Part #1-Aku merindumu, rindu
berkepanjangan. Rindu saat aku merengek ingin ikut denganmu yang ingin
menangkap burung di hutan. Atau menangkap ikan, menjebak udang dan kepiting
dalam perangkap. Aku merindumu, rindu berperahu bersama, rindu menceburkan diri
ke laut sambil melompat dari batang pohon kelapa di siang bolong. Aku merindumu.
Adakah kau ingat?. Atau mungkin aku yang
selalu mengingatnya, dan kenyataannya kau telah lupa. aku juga rindu saat kita
sholat berjamaah, mengaji usai shalat. Aku rindu kita bercengkrama seperti
dulu. Saat aku masih merangkak dan kau ada di sampingku.
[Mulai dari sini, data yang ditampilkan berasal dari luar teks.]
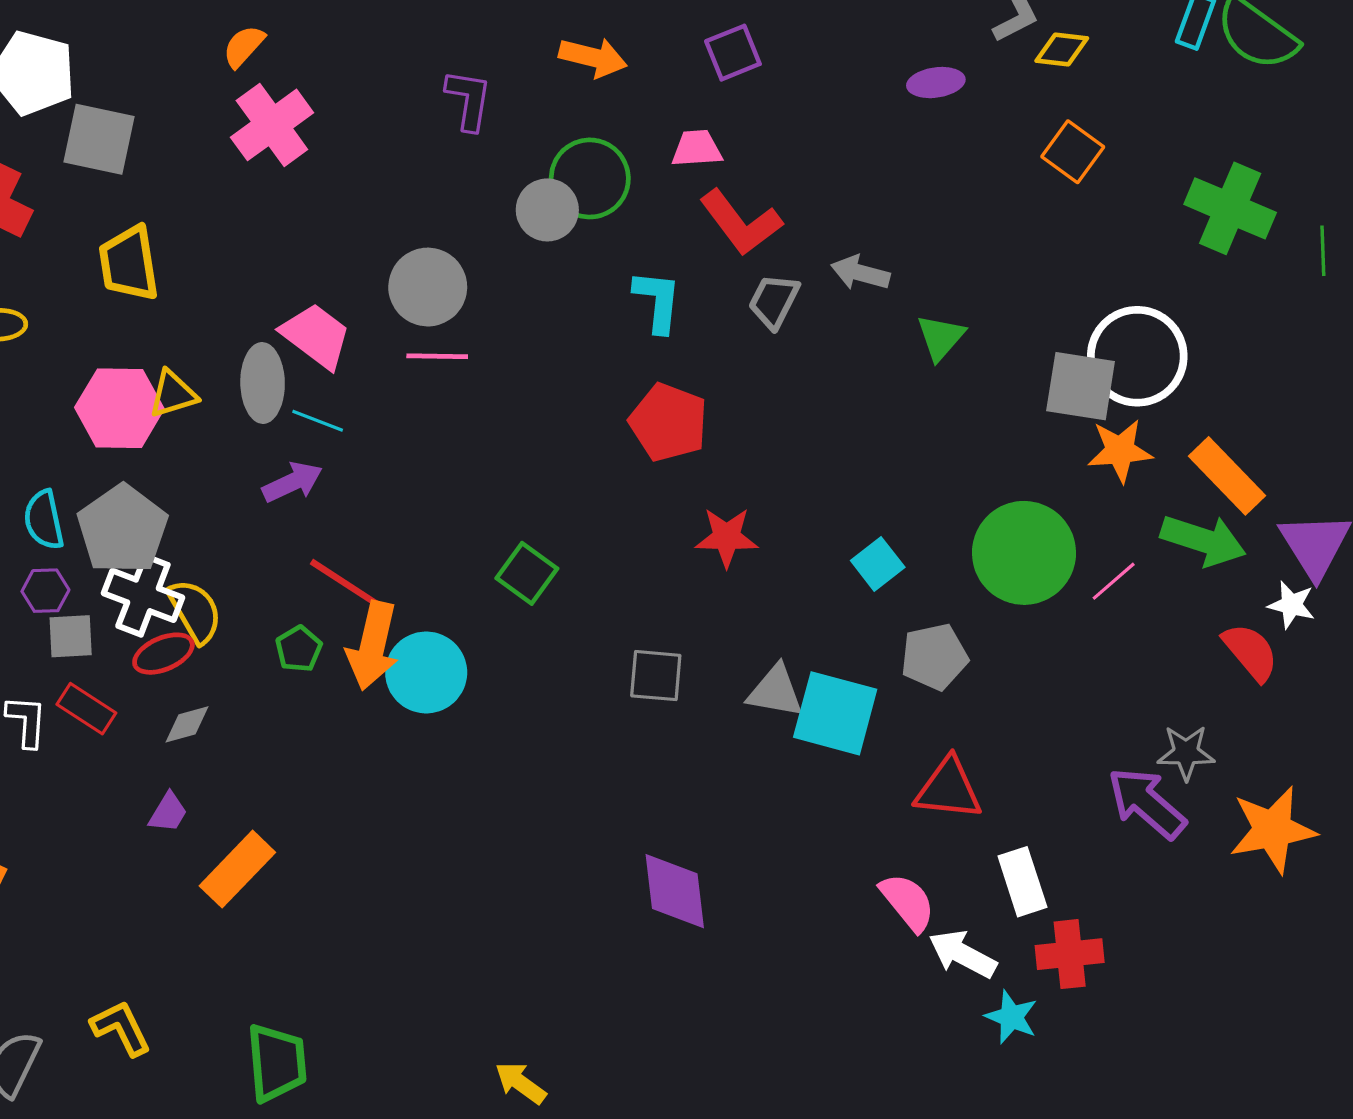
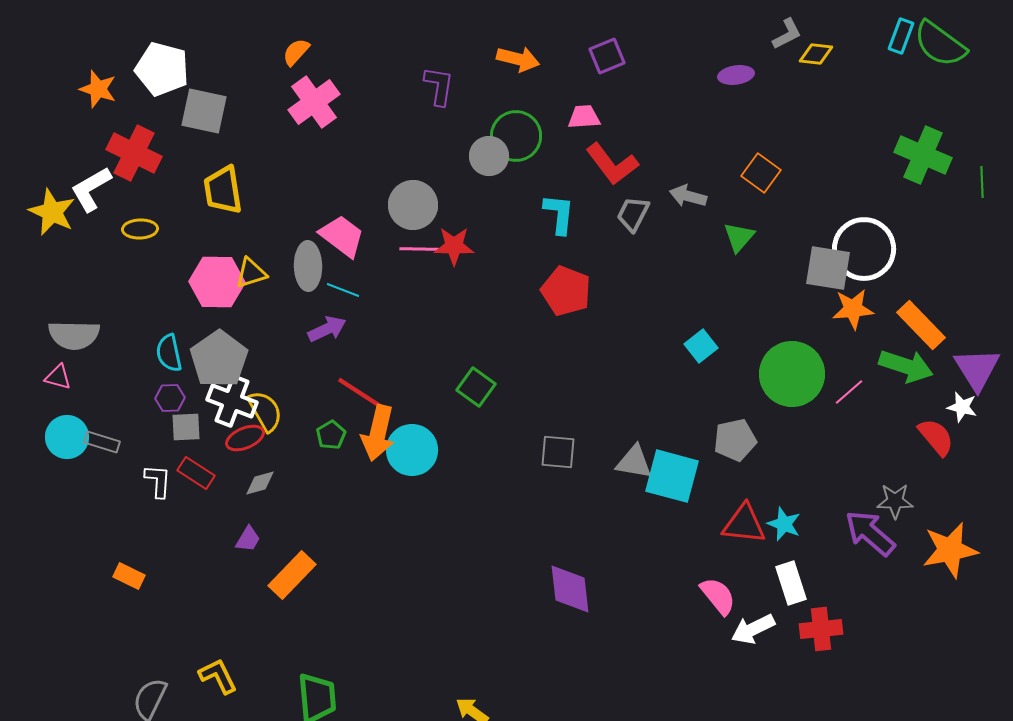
orange square: (1073, 152) -> (761, 173), moved
red star: (727, 537) -> (454, 246), moved
cyan square: (878, 564) -> (701, 346), moved
white arrow: (963, 954) -> (753, 629), turned -54
cyan star: (1011, 1017) -> (784, 524), moved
Part #2-Aku juga rindu, saat kau harus
mengomel karena tak aku selesaikan tugasku mencuci piring, sedang kau memasak
air menggunakan tempurung kelapa, lalu memasakkan kami makan malam. Aku rindu
saat kita tidur bersama dan kau telah memaafkan aku yang selalu saja mencari
cara untuk tidak mengerjakan tugas dapur, dan memilih ikut bersamanya ke hutan
barangkali.
Aku rindu saat kita dimarahi karena
bertengkar, adu mulut, hingga adu otot. Aku rindu saat kita berjalan bersama
menuju sekolah. Aku rindu saat kita berbagi uang 1000 rupiah untuk uang jajan di sekolah. Aku rindu
saat mendengarmu akhirnya menikah dengan pacarmu yang sering kau telpon dan dia
menelponmu saat aku masih SMA. Juga rindu, saat ponakan pertamaku darimu lahir.
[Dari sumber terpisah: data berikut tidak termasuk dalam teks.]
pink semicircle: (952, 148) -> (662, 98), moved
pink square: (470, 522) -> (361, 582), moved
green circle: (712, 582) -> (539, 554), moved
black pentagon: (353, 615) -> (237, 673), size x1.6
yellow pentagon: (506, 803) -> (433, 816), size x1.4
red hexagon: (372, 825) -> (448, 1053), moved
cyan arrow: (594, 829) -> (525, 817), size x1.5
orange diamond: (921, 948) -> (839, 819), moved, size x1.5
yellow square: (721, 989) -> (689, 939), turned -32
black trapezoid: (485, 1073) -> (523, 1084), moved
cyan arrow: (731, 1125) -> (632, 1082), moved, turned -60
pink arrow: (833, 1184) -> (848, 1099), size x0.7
Aku rindu atas apa yang pernah kita alami dan lewati.
Rindu #3-Tak kalah rindu denganmu, si
bungsu yang selalu membantah. Rindu dengan gayamu yang emosional. Rindu saat
aku harus ditugaskan mama untuk mencuci seragam sekolahmu yang penuh dengan
lumpur. Rindu saat aku perintahkan untuk belajar dan kau ogah-ogahan. Sekarang
kau telah menjadi pelajar SMA. Sebentar lagi akan masuk perguruan tinggi. Itu
artinya aku harus extra kerja keras menghadapi emosimu itu yang sama seperti
dulu. masih tak mau belajar.
Aku rindu kita ber-4 berkumpul.
Menghabiskan masakan mama yang tak ada tandingnya. Menyeruput habis kuah bening
buatannya. Atau menemani papa memanen cengkeh yang hanya seberapa. Menjadi
kebanggaan papa pada keluarganya.
Banyak yang kita lewati yang telah
terlewati. Kita biarkan begitu saja. Kita hidup dengan masing-masing pendapat
kita. Kita tak peduli perasaan mama, hati papa. Kita sekarang sudah besar. Papa
yang mulai tak stabil kesehatannya, dan kita yang masih terpencar. Bolehlah
jika hanya jarak yang membuat kita berpisah. Tetapi hati kita tidak. Hanya
saja, aku berharap kita berkumpul bersama. Menunggu masakan mama matang dan
kita menyantapnya bersama. Atau ingatkah kau ketika kita turut serta bersama
papa yang bekerja sebagai tukang kebun di keraton?. Kita tak membantu,
melainkan hanya merepotkannya. Kita merepotkannya dengan membuat ia mengayuh
sepeda sekuat tenaga untuk membonceng kita.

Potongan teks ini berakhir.